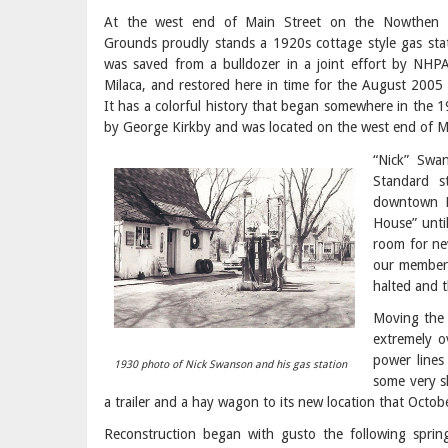
At the west end of Main Street on the Nowthen 
Grounds proudly stands a 1920s cottage style gas stat
was saved from a bulldozer in a joint effort by NHPA
Milaca, and restored here in time for the August 200
It has a colorful history that began somewhere in the 19
by George Kirkby and was located on the west end of M
“Nick” Swa
Standard s
downtown M
House” unti
room for ne
our members
halted and 
Moving the 
extremely o
power lines
1930 photo of Nick Swanson and his gas station
some very s
a trailer and a hay wagon to its new location that Octobe
Reconstruction began with gusto the following spri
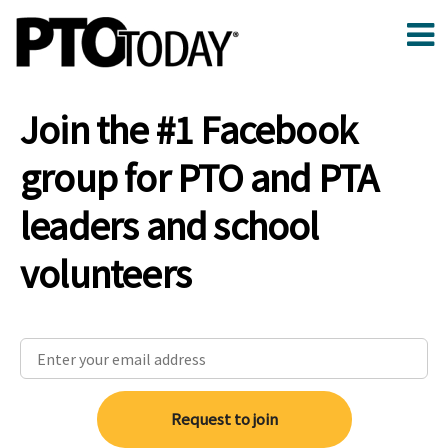
Join the #1 Facebook
group for PTO and PTA
leaders and school
volunteers
Request to join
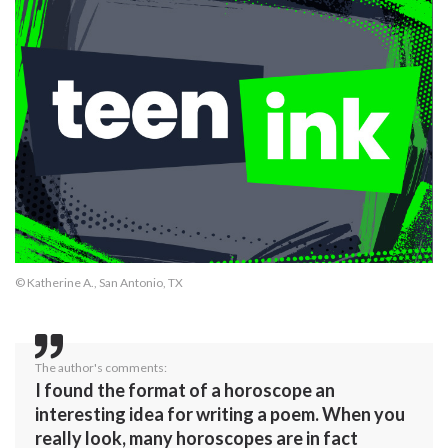
© Katherine A., San Antonio, TX
The author's comments:
I found the format of a horoscope an
interesting idea for writing a poem. When you
really look, many horoscopes are in fact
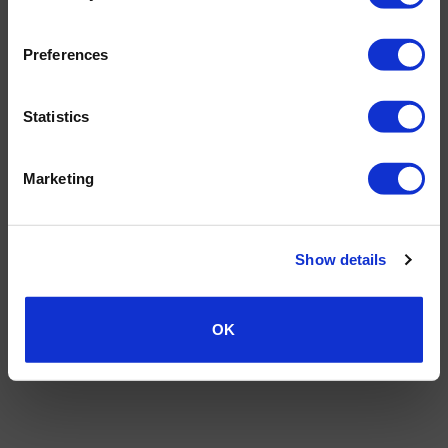
Preferences
Statistics
Marketing
Show details
OK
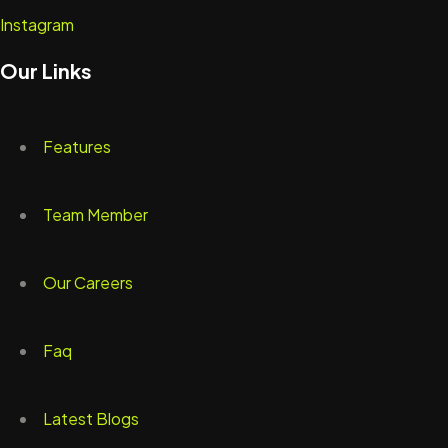
Instagram
Our Links
Features
Team Member
Our Careers
Faq
Latest Blogs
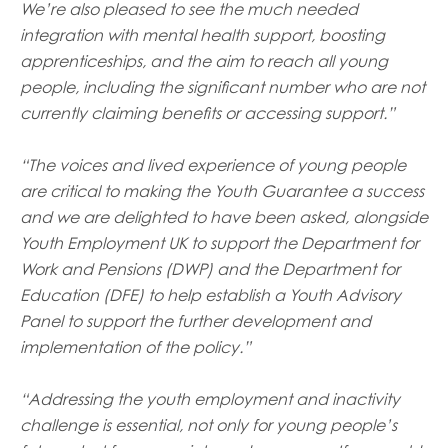
We’re also pleased to see the much needed
integration with mental health support, boosting
apprenticeships, and the aim to reach all young
people, including the significant number who are not
currently claiming benefits or accessing support.”
“The voices and lived experience of young people
are critical to making the Youth Guarantee a success
and we are delighted to have been asked, alongside
Youth Employment UK to support the Department for
Work and Pensions (DWP) and the Department for
Education (DFE) to help establish a Youth Advisory
Panel to support the further development and
implementation of the policy.”
“Addressing the youth employment and inactivity
challenge is essential, not only for young people’s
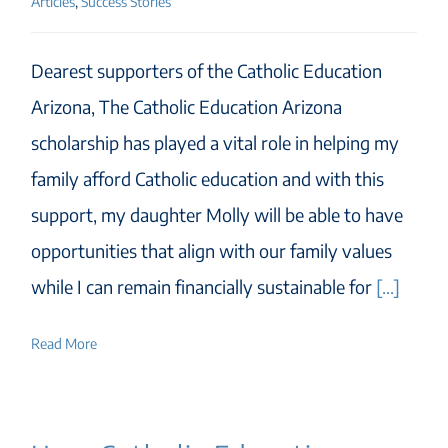
Articles
,
Success Stories
Dearest supporters of the Catholic Education
Arizona, The Catholic Education Arizona
scholarship has played a vital role in helping my
family afford Catholic education and with this
support, my daughter Molly will be able to have
opportunities that align with our family values
while I can remain financially sustainable for
[...]
Read More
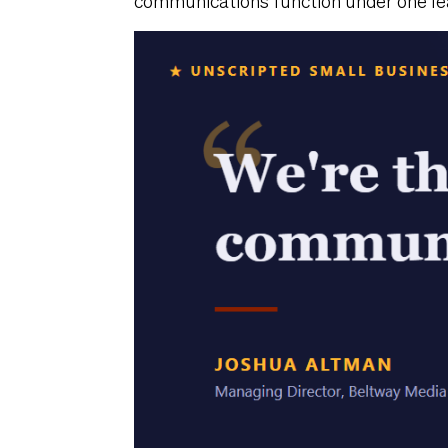
communications function under one lea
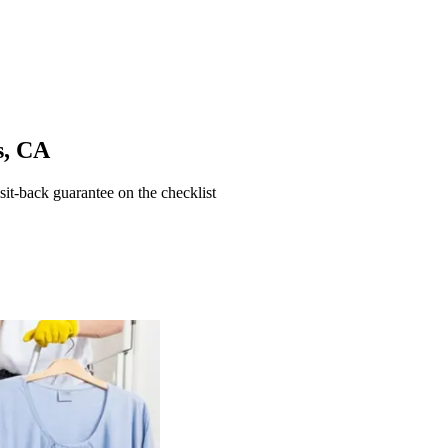
s
,
CA
t-back guarantee on the checklist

-- Your goal --
Write down only the number of lines above where the word "people" occurs.

-- Response to this exercise --
3